What is required:
Transcribe exactly, and without pictures, the lines from the one that contains "но с нашими партнерами." through the last line of the material.

Dataset records:

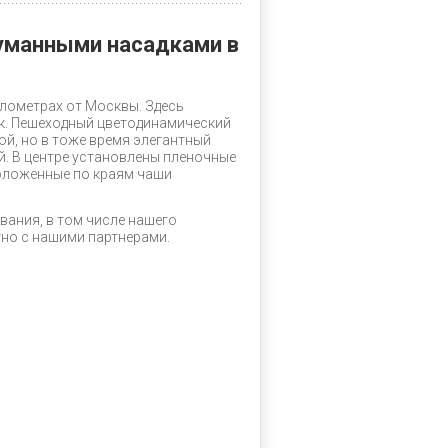
уманными насадками в
лометрах от Москвы. Здесь
ек. Пешеходный цветодинамический
ой, но в тоже время элегантный
й. В центре установлены пленочные
оложенные по краям чаши
ания, в том числе нашего
но с нашими партнерами.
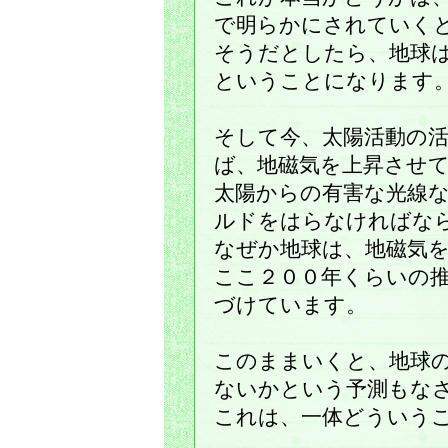
で明らかにされていく
そうだとしたら、地球
ということになります
そして今、太陽活動の
ば、地磁気を上昇させ
太陽からの有害な光線
ルドをはらなければな
なぜか地球は、地磁気
ここ２００年くらいの
づけています。
このままいくと、地球
ないかという予測もな
これは、一体どういう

The completed task:
но с нашими партнерами.
で明らかにされていく
そうだとしたら、地球
ということになります
そして今、太陽活動の
ば、地磁気を上昇させ
太陽からの有害な光線
ルドをはらなければな
なぜか地球は、地磁気
ここ２００年くらいの
づけています。
このままいくと、地球
ないかという予測もな
これは、一体どういう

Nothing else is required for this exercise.